Collected data entries
────────

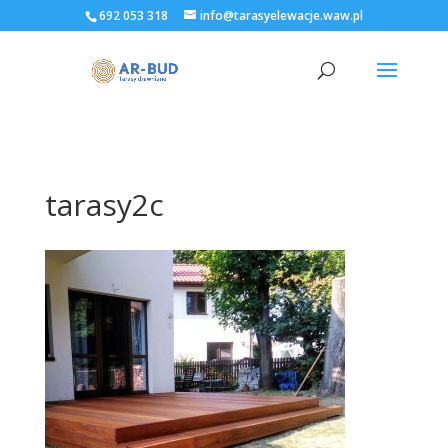
692 053 318
info@tarasyelewacje.waw.pl
tarasy2c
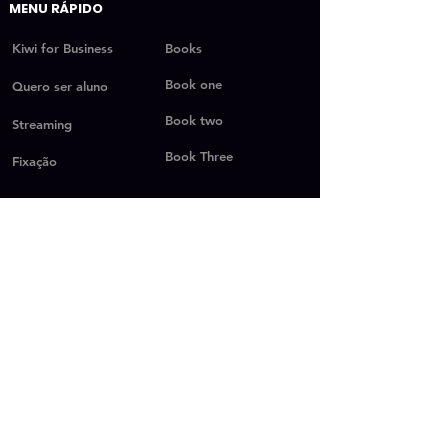
MENU RÁPIDO
Kiwi for Business
Books
Book one
Quero ser aluno
Book two
Streaming
Book Three
Fixação
SESSÕES RÁPIDAS
Vantagens
Vantagens (completo)
Vantagens (Resumo)
Nosso Instagram
Depoimentos
Planos
Perguntas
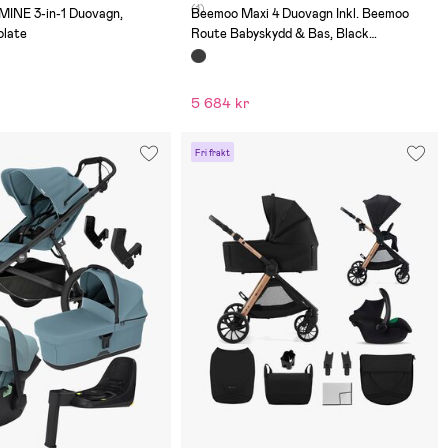
(1)
MINE 3-in-1 Duovagn,
Beemoo Maxi 4 Duovagn Inkl. Beemoo
late
Route Babyskydd & Bas, Black
Silver/Mineral Gray
5 684 kr
Fri frakt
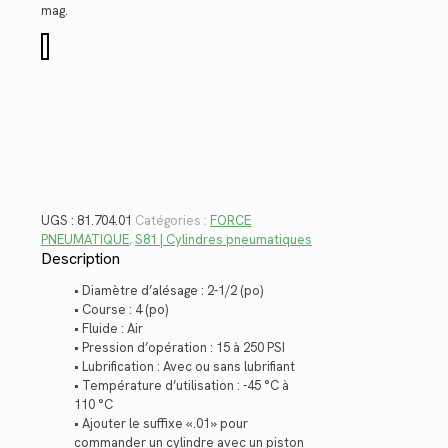
$575.52.
$418.98.
mag.
quantité
de
81.704.01
UGS :
81.704.01
Catégories :
FORCE
PNEUMATIQUE
,
S81 | Cylindres pneumatiques
Description
• Diamètre d’alésage : 2-1/2 (po)
• Course : 4 (po)
• Fluide : Air
• Pression d’opération : 15 à 250 PSI
• Lubrification : Avec ou sans lubrifiant
• Température d’utilisation : -45 °C à
110 °C
• Ajouter le suffixe «.01» pour
commander un cylindre avec un piston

────────

**EXERCISE PROMPT**
Set the lines down exactly as they stand, beginning at the one that contains "Description" and stopping after the last line of the entries above.

**SOLVED PROBLEM**
Description
• Diamètre d’alésage : 2-1/2 (po)
• Course : 4 (po)
• Fluide : Air
• Pression d’opération : 15 à 250 PSI
• Lubrification : Avec ou sans lubrifiant
• Température d’utilisation : -45 °C à
110 °C
• Ajouter le suffixe «.01» pour
commander un cylindre avec un piston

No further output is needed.